Whenever a group from Heartland Church goes to El Salvador, we visit a woman named Haydee, whose name I am not sure how to spell. I've seen it written in several ways and I'm going with Haydee, because that's how I saw it first, but it's pronounced "Hi Day." We have a special relationship with her and here's why.
Ten years ago, Bill and Joyce went on our very first trip to ES, in order to see if Heartland should commit itself to a long-term sister-parish relationship with the community of El Tablon. They came back with photographs, stories, and - most importantly- hearts that had been captured by the people of El Salvador. After sharing their experiences with us, the congregation at Heartland voted to step into a long-term relationship with El Tablon, focusing primarily on building relationships and attending to the three needs that the people of El Tablon had identified as their greatest needs: Potable water, education, and economic development. That relationship is still going strong- Woohoo!
Later, when Rev. Bob Cook told us about a young girl named Milagro who was in need of corrective surgery on her achilles tendons, Joyce opened up her home to Millie and her mother Haydee. After some arrangements were made with the Blank Children's Hospital in Des Moines, Haydee and Millie came to the US and lived with Joyce and her husband Jim and their daughter Alexis for three months, while Millie underwent surgery and rehabilitation. Since that time, Joyce and Haydee have managed to keep in touch, although neither of them speaks the other's language. Millie, on the other hand, has become so adept at English that we employ her whenever we are in ES now as our translator. Through Millie, Joyce and Haydee have stayed close over the 8 years since Haydee and Millie were here.
Heydee has a Papuseria ("Papuseria Millie"), which is a kiosk where she makes and sells papusas. Not everyone loves papusas, but I do- they are like stuffed tortillas (cheese, meat, you name it), usually served with some cabbage and red sauce, which is kind of like salsa, but not so spicy. Haydee makes them well and she loves to have us over so she can show us how to make them (and feed us about 3 times more than we ought to eat.) Whenever we visit El Salvador, one thing we like to do on Market day is make a beeline for Papuseria Millie and say hello.
This time, Joyce was with us and Haydee did not know it. It was an emotional trip for Joyce all around. Not only does she have one of the softest hearts that God ever made, she was returning for the first time since that initial trip 10 years ago. Things that had changed brought tears to her eyes; things that had not changed brought tears to her eyes. Since our reflection times were centered around the theme of "tears," Joyce was our "case in point" all week long.

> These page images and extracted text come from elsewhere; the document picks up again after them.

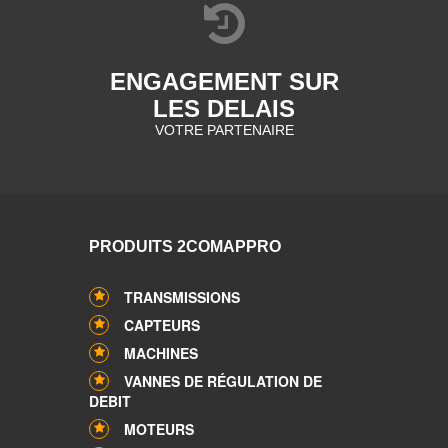
ENGAGEMENT SUR
LES DELAIS
VOTRE PARTENAIRE
PRODUITS 2COMAPPRO
TRANSMISSIONS
CAPTEURS
MACHINES
VANNES DE RÉGULATION DE
DEBIT
MOTEURS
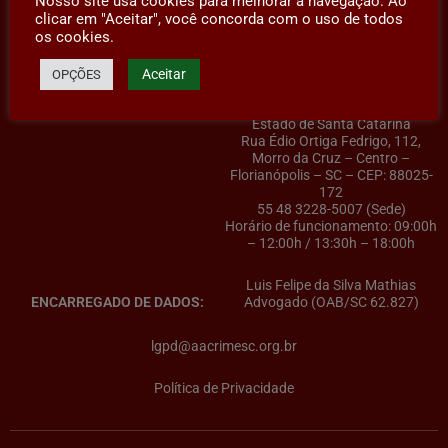
Nosso site usa cookies para melhorar a navegação. Ao
clicar em "Aceitar", você concorda com o uso de todos
os cookies.
Aceitar
OPÇÕES
AACRIMESC – Associação dos
CONTROLADOR(A) DE DADOS:
Advogados Criminalistas do
Estado de Santa Catarina
Rua Édio Ortiga Fedrigo, 112,
Morro da Cruz – Centro –
Florianópolis – SC – CEP: 88025-
172
55 48 3228-5007 (Sede)
Horário de funcionamento: 09:00h
– 12:00h / 13:30h – 18:00h
Luis Felipe da Silva Mathias
ENCARREGADO DE DADOS:
Advogado (OAB/SC 62.827)
lgpd@aacrimesc.org.br
Política de Privacidade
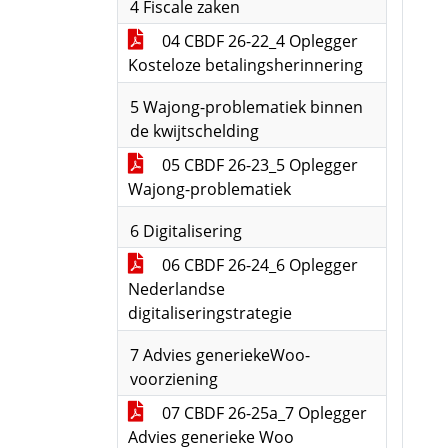
4 Fiscale zaken
04 CBDF 26-22_4 Oplegger
Kosteloze betalingsherinnering
5 Wajong-problematiek binnen
de kwijtschelding
05 CBDF 26-23_5 Oplegger
Wajong-problematiek
6 Digitalisering
06 CBDF 26-24_6 Oplegger
Nederlandse
digitaliseringstrategie
7 Advies generiekeWoo-
voorziening
07 CBDF 26-25a_7 Oplegger
Advies generieke Woo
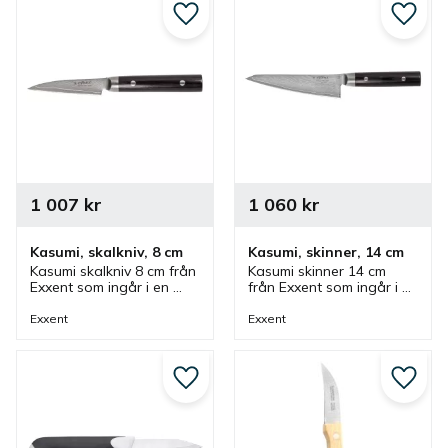
Lägg till i favoriter
Lägg ti
1 007
kr
1 060
kr
Kasumi, skalkniv, 8 cm
Kasumi, skinner, 14 cm
Kasumi skalkniv 8 cm från 
Kasumi skinner 14 cm 
Exxent som ingår i en 
från Exxent som ingår i 
knivserie där flera knivar 
en knivserie där flera 
finns. En kniv som passar 
knivar finns. En kniv som 
Exxent
Exxent
bra när man ska skala 
passar bra när man ska 
frukt och grönsaker.
skära kött och kyckling.
Lägg till i favoriter
Lägg ti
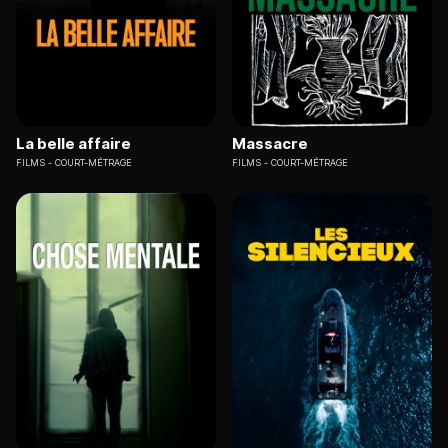
La belle affaire
Massacre
FILMS
COURT-MÉTRAGE
FILMS
COURT-MÉTRAGE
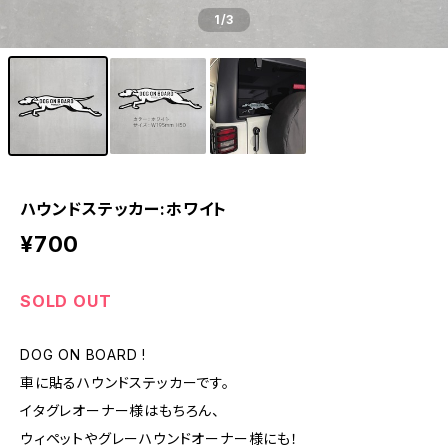
1
/3
ハウンドステッカー:ホワイト
¥700
SOLD OUT
DOG ON BOARD !
車に貼るハウンドステッカーです。
イタグレオーナー様はもちろん、
ウィペットやグレーハウンドオーナー様にも！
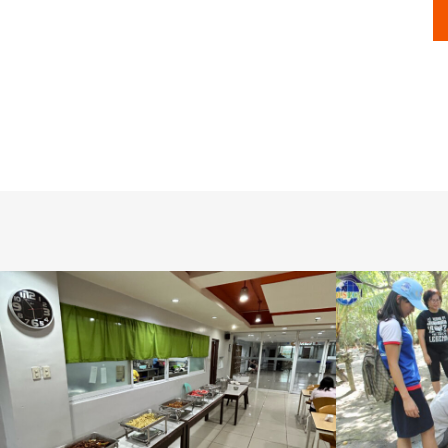
バコロド
バコロド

Haydee saw us, greeted us warmly, smiling and hugging and doing all the things that she always does when we see her. It took her a few seconds to realize that Joyce was standing right there. For years now, she always asks me "Como esta Joyce and Jim?" But now, she looked dazed and confused for a moment, then burst out into tears and laughing and hugging Joyce and accusing us of trying to give her a heart attack, and starting it all over again. Seriously, it was the longest, most joyful and drawn out greeting that I've ever witnessed in person. "Joyce, Joyce, Joyce is here!"
Tears. Who can fathom them? Tears of sorrow; tears of joy. Tears mark that wonderful conjunction between the body and the soul, where broken or dancing hearts express themselves through the secretion of our eyes. Of all of the things we experienced in the market that day, Joyce's and Haydee's tears were the gifts most precious.